For sure, opening your hands wide, looking back , pulling back hand and tucking your knees. But another important thing is, to be sure that before start to rotate the nose is pointing low and downwind, that will prevent you from going end over end and will also helps to have a nice sideways rotation.
For onshore waveriding I try to always use bigger gear than I usually would on side shore. In onshore conditions, it’s very important to have power in the sail as it’s way harder to get it from wave, as it usually blocks the wind.
So, keeping the back hand wide and opening the sail on the bottom turns really help to keep good speed, it also gives you more time to see where you are going and hit the lip with a good timing and placement.
For this timing is very important, if you go too early there wont be enough power to go back, if you go too late you can wipe out after the wave breaks on you. So, most important is to start a normal bottom turn and to get the last vertical push you can always push harder on your back foot, that should help the board to go more vertical.
There are many ways to do them and once again, timing is everything. It’s good to always have speed, that will make you get air after hitting the lip and will help to make it back into the wave. Some times if you’re going slow is harder to get air and you end up coming down with the lip instead of getting air.

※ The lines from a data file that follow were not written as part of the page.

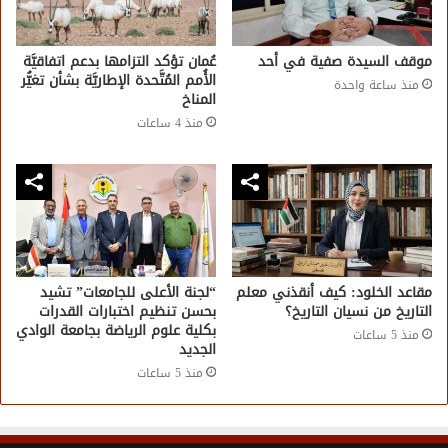
موقف السيدة صفية في أحد
عُمان تؤكد التزامها بدعم اتفاقيَّة
الأُمم المُتَّحدة الإطاريَّة بشأن تغيُّر
منذ ساعة واحدة
المناخ
منذ 4 ساعات
مقاعد الخلود: كيف أنقذني معلم
“لجنة الأعلى للجامعات” تشيد
التاريخ من نسيان التاريخ؟
بحسن تنظيم اختبارات القدرات
بكلية علوم الرياضة بجامعة الوادي
منذ 5 ساعات
الجديد
منذ 5 ساعات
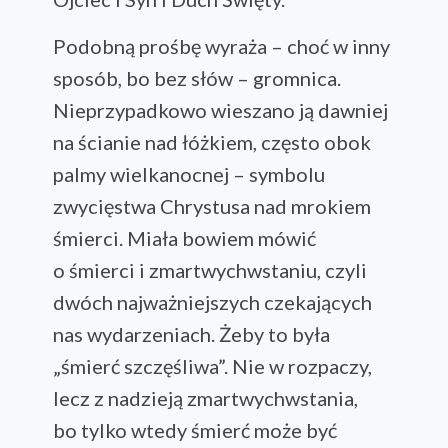
Podobną prośbę wyraża – choć w inny
sposób, bo bez słów – gromnica.
Nieprzypadkowo wieszano ją dawniej
na ścianie nad łóżkiem, często obok
palmy wielkanocnej – symbolu
zwycięstwa Chrystusa nad mrokiem
śmierci. Miała bowiem mówić
o śmierci i zmartwychwstaniu, czyli
dwóch najważniejszych czekających
nas wydarzeniach. Żeby to była
„śmierć szczęśliwa”. Nie w rozpaczy,
lecz z nadzieją zmartwychwstania,
bo tylko wtedy śmierć może być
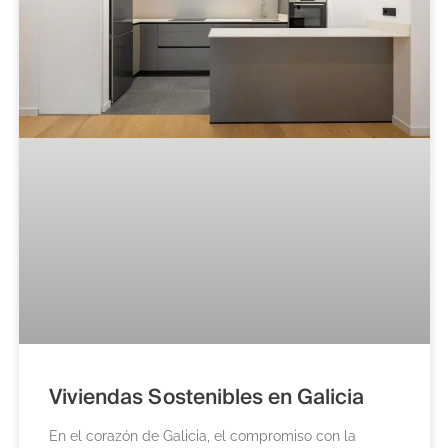
Viviendas Sostenibles en Galicia
En el corazón de Galicia, el compromiso con la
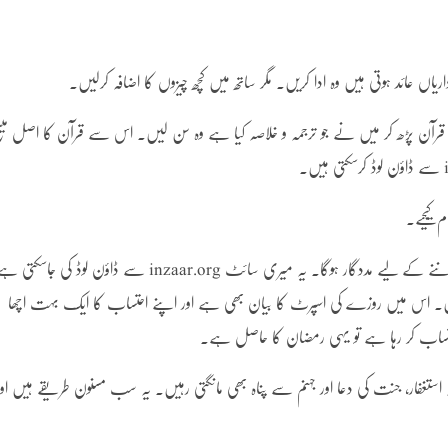
اں عائد ہوتی ہیں وہ ادا کریں۔ مگر ساتھ میں کچھ چیزوں کا اضافہ کرلیں۔
و قرآن پڑھ کر میں نے جو ترجمہ و خلاصہ کیا ہے وہ سن لیں۔ اس سے قرآن کا اصل میس
م کیجیے۔
میری کتاب ’’رحمتوں کے سائے میں‘‘ کا مطالعہ فلسفہ رمضان جاننے کے لیے مددگار ہوگا۔ یہ میری سائٹ inzaar.org سے ڈاؤن لوڈ کی 
یں۔ اس میں روزے کی اسپرٹ کا بیان بھی ہے اور اپنے احتساب کا ایک بہت اچھا
حتساب کر رہا ہے تو یہی رمضان کا حاصل ہے۔
وبہ استغفار، جنت کی دعا اور جہنم سے پناہ بھی مانگتی رہیں۔ یہ سب مسنون طریقے ہیں اور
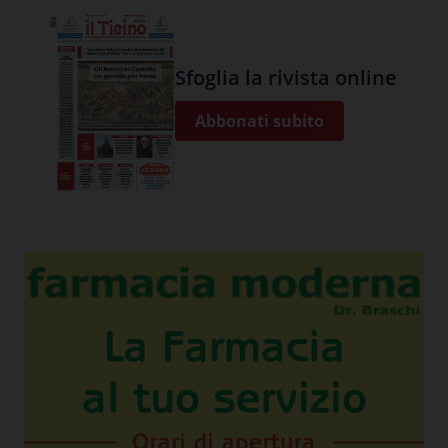
Sfoglia la rivista online
Abbonati subito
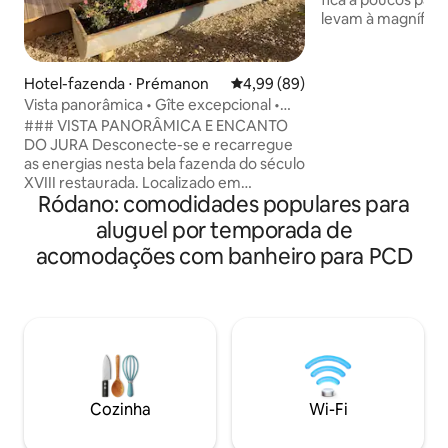
levam à magnífica
du Soleil. Projeta
confortável, poss
você pode desfrut
Hotel-fazenda ⋅ Prémanon
4,99 de uma avaliação média de
4,99 (89)
montanha, bem c
Vista panorâmica • Gîte excepcional •
armazenamento c
Estadia para 6 pessoas
### VISTA PANORÂMICA E ENCANTO
seu equipamento d
DO JURA Desconecte-se e recarregue
trilhas para camin
as energias nesta bela fazenda do século
mountain bike est
XVIII restaurada. Localizado em
Uma cozinha tota
Ródano: comodidades populares para
Prémanon, nosso chalé oferece uma
sofás-cama garan
vista deslumbrante de 180° das
aluguel por temporada de
todos os conforto
montanhas a partir da área de estar e do
acomodações com banheiro para PCD
terraço. Destaques da sua estadia:
Espaço: conforto perfeito para 6
hóspedes (3 quartos). Área externa:
acesso direto ao jardim e terraço
privativo. Verão: as paredes grossas de
pedra mantêm a casa naturalmente
fresca. As trilhas de caminhada
começam bem na sua porta.
Cozinha
Wi-Fi
Autenticidade e natureza tranquila.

Always remember to try to project yourself forward, keeping as a goal to land in the base of the wave. Remember the wave also moves forward, so if you just go straight you will end up in the back. It’s very important to be hitting the lip right when it is throwing forward.
When A Jump Goes Wrong
It really depends, as it can go wrong in so many ways. But if I can bail I do, as long as I can throw the gear down wind so I wont land on top of it, or if I am sure to be able to get both feet out of the straps (keeping one foot in there by accident can be bad, and it happens often!). Always remember to unhook your harness before jumping!